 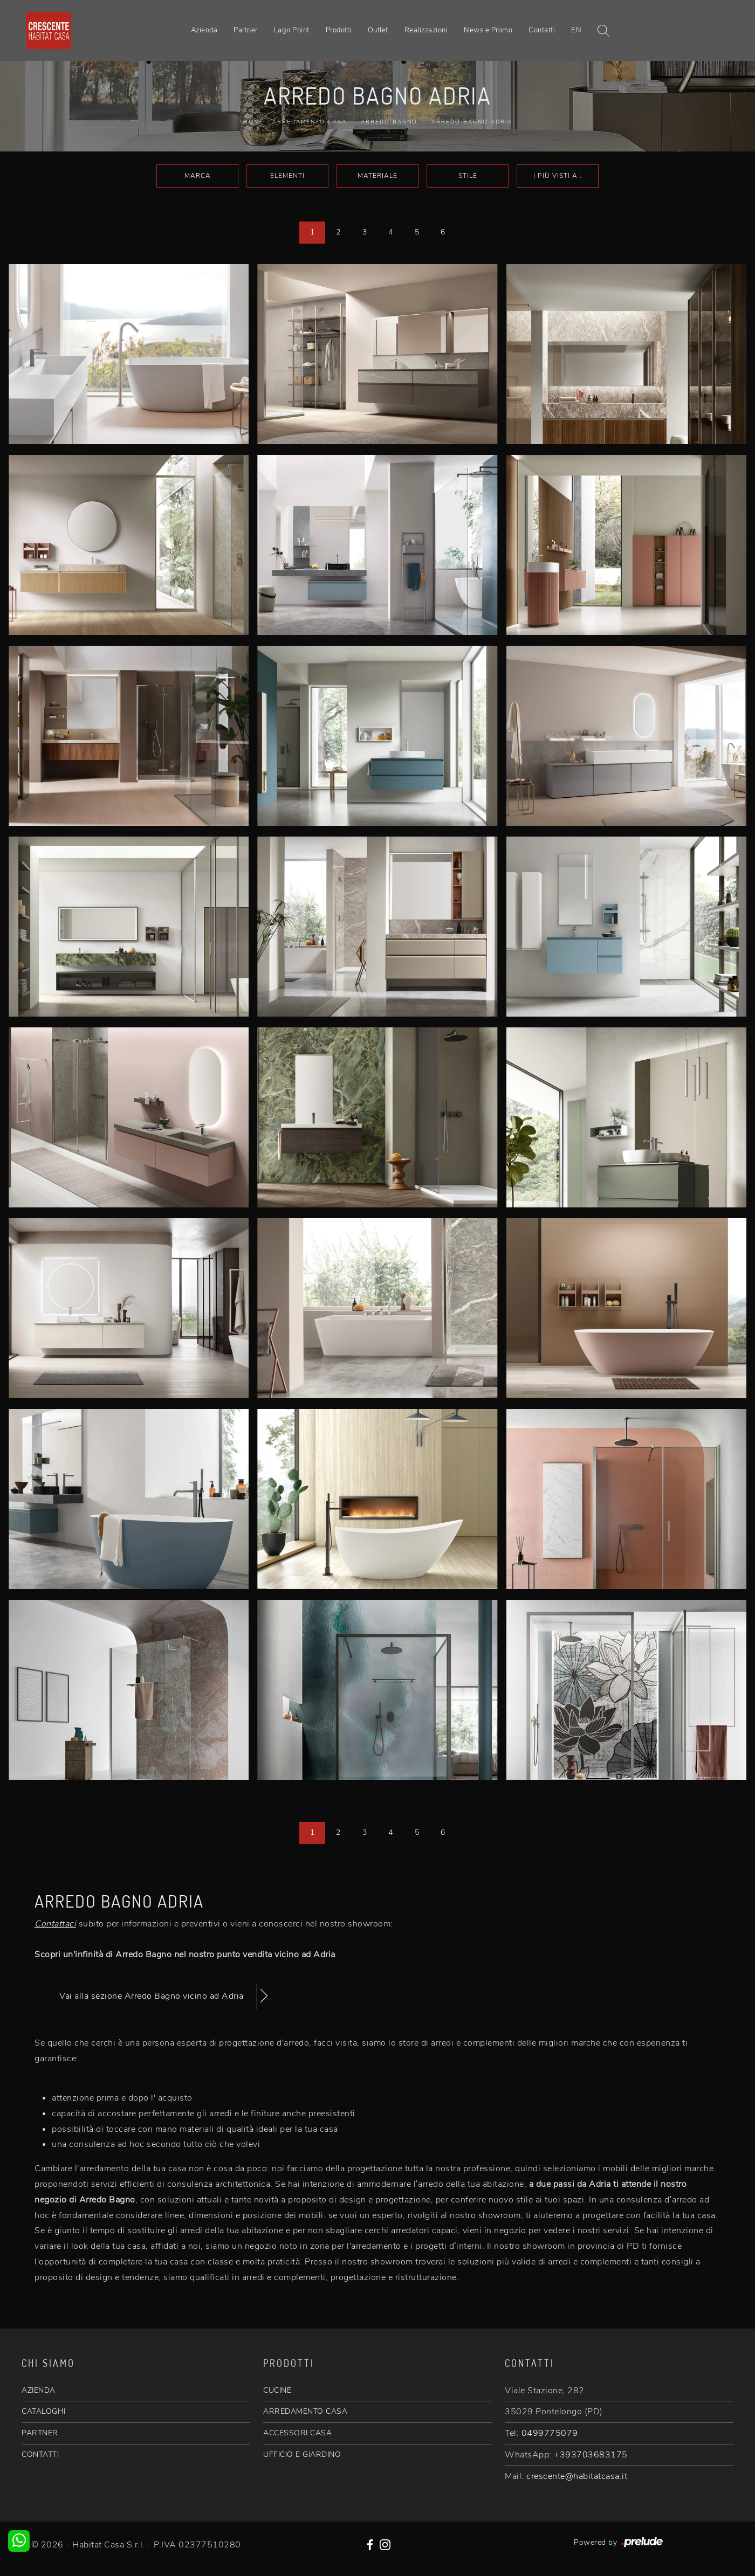 What do you see at coordinates (467, 175) in the screenshot?
I see `Stile [button]` at bounding box center [467, 175].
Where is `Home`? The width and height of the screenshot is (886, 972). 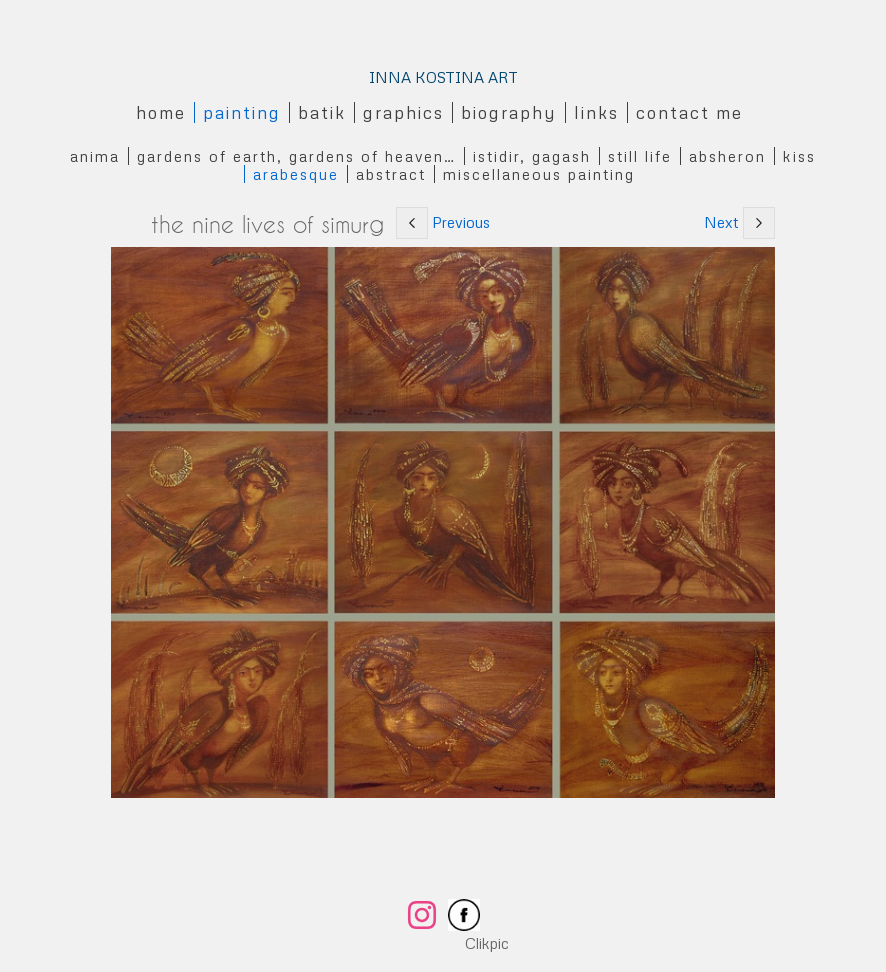
Home is located at coordinates (161, 112).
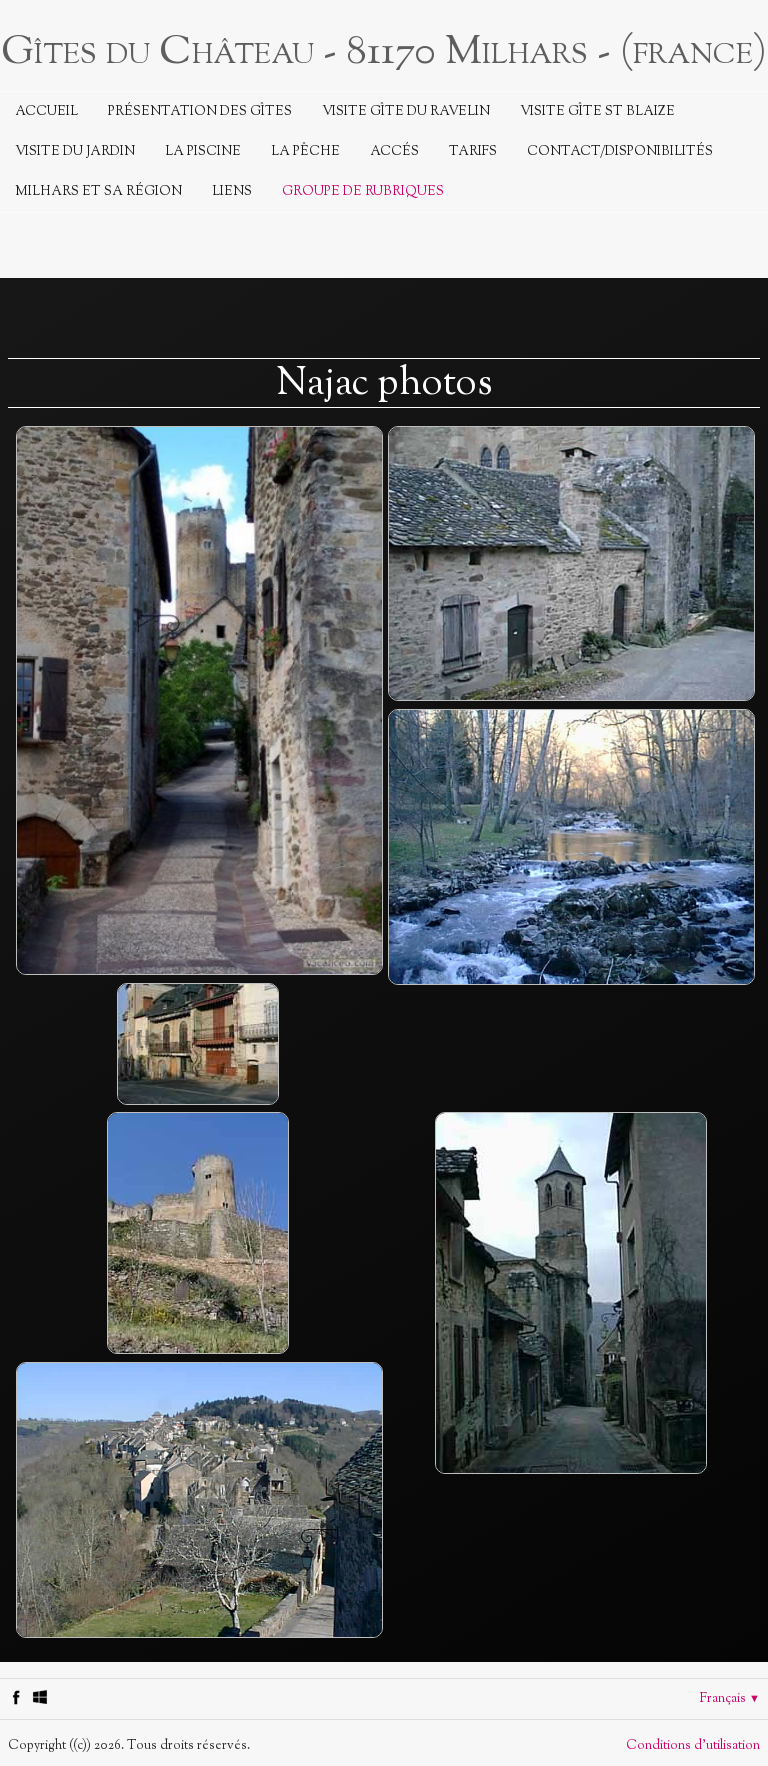 This screenshot has height=1766, width=768. What do you see at coordinates (203, 152) in the screenshot?
I see `La piscine` at bounding box center [203, 152].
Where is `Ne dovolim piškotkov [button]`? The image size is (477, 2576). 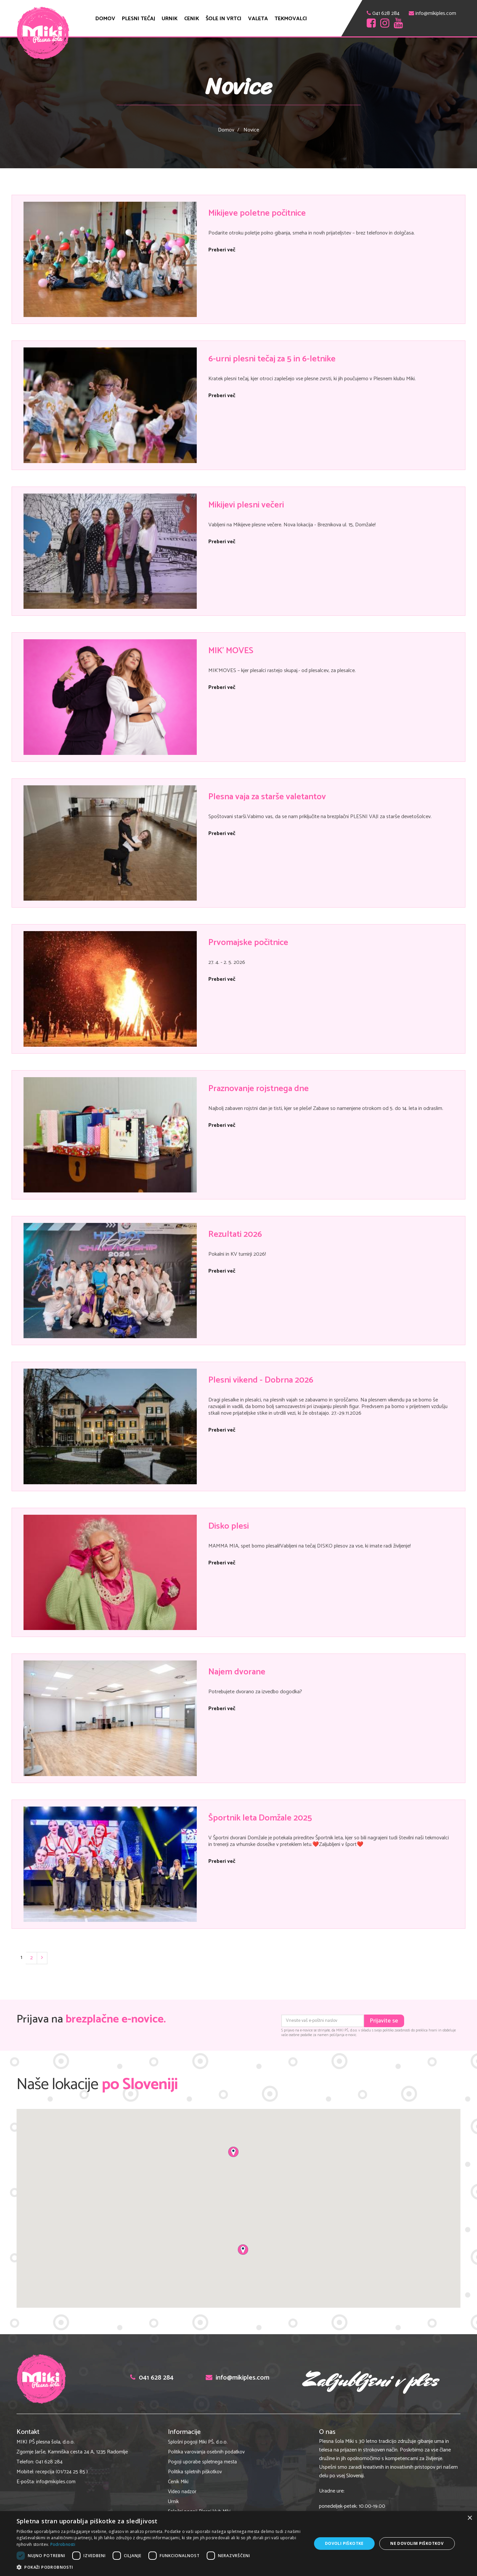
Ne dovolim piškotkov [button] is located at coordinates (417, 2543).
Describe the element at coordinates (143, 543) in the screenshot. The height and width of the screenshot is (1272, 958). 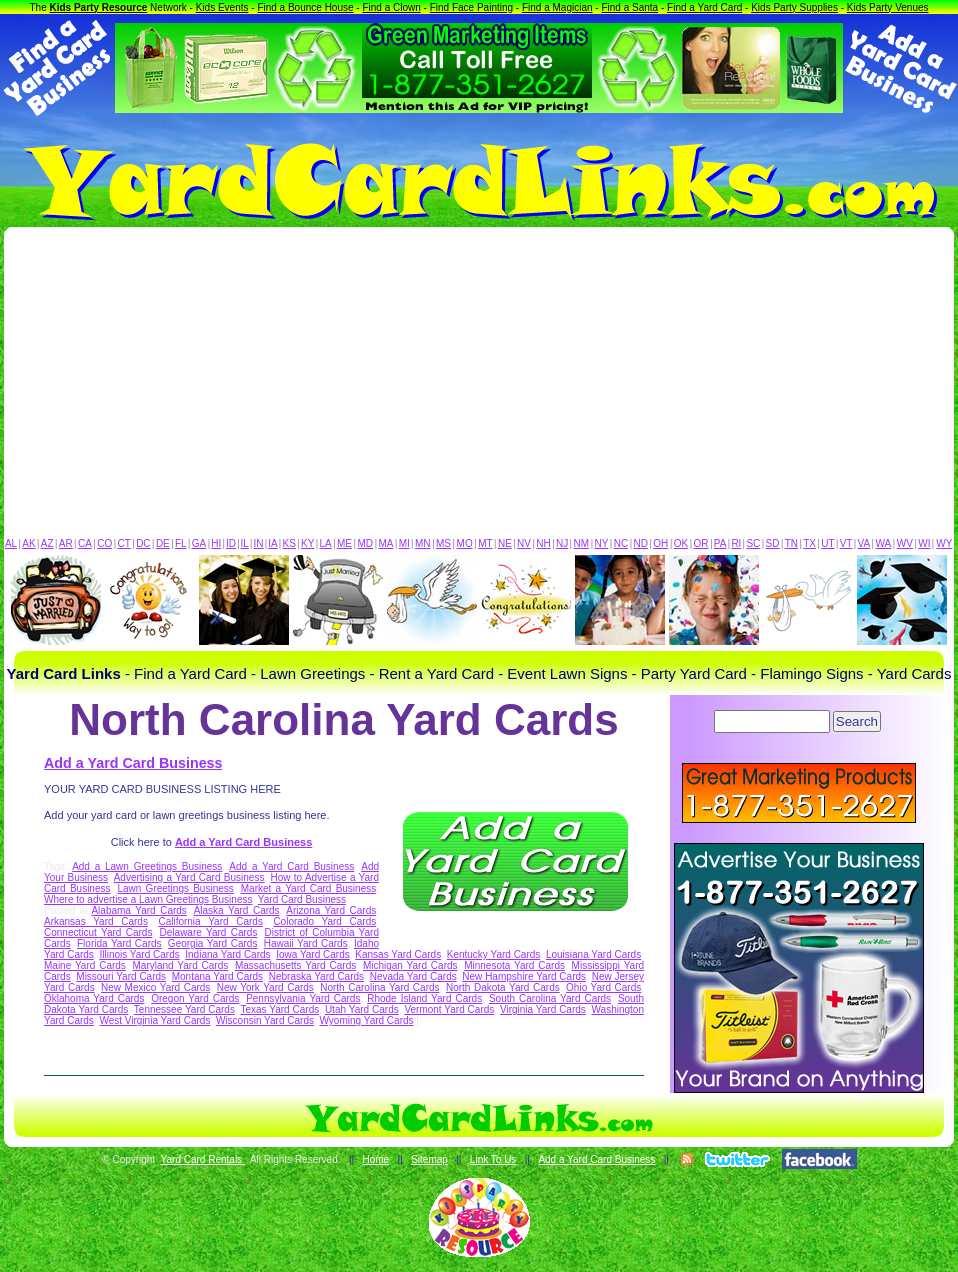
I see `DC` at that location.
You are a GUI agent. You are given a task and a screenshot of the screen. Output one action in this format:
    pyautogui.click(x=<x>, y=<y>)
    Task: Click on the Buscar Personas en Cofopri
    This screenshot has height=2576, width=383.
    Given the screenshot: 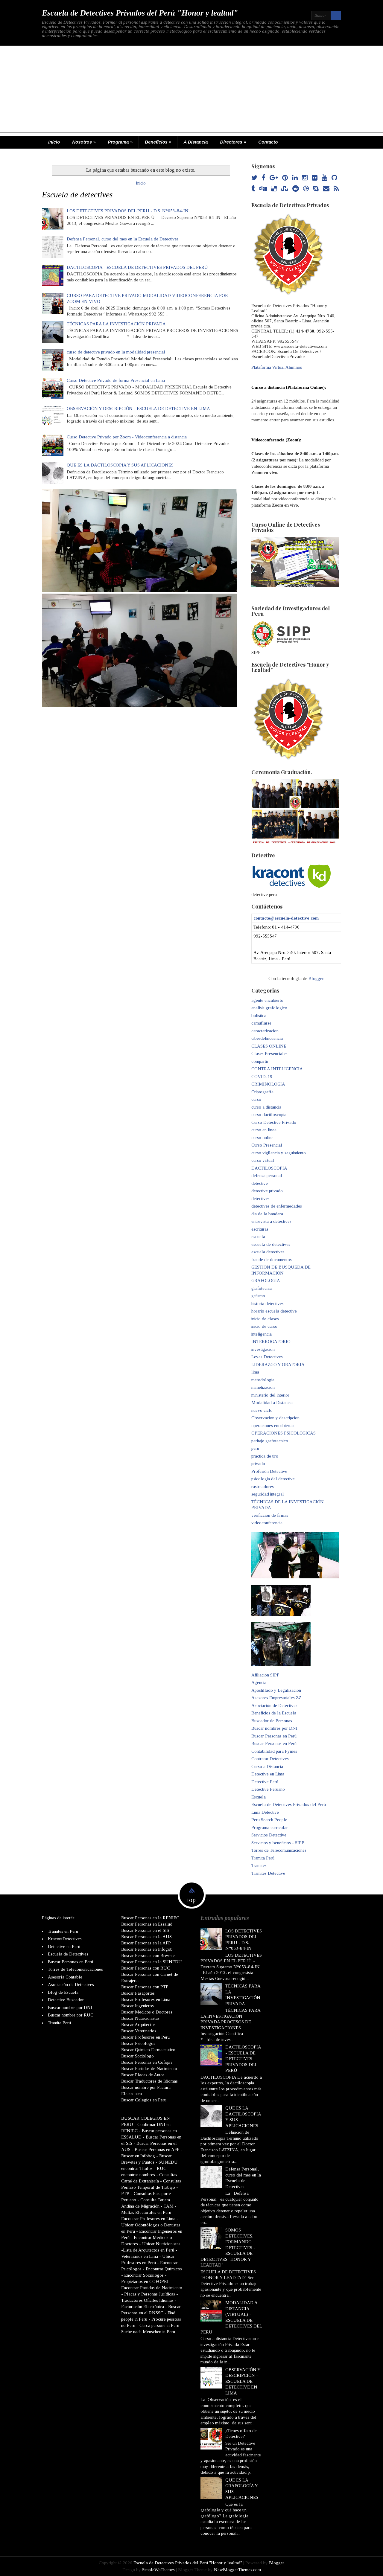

----

YOUR GOAL — Leave out all pictures and extract exactly the lines from the line with "Task: Click on" through the end of the material.

RESPONSE TO THE TASK —
    Task: Click on the Buscar Personas en Cofopri
    This screenshot has height=2576, width=383.
    Given the screenshot: 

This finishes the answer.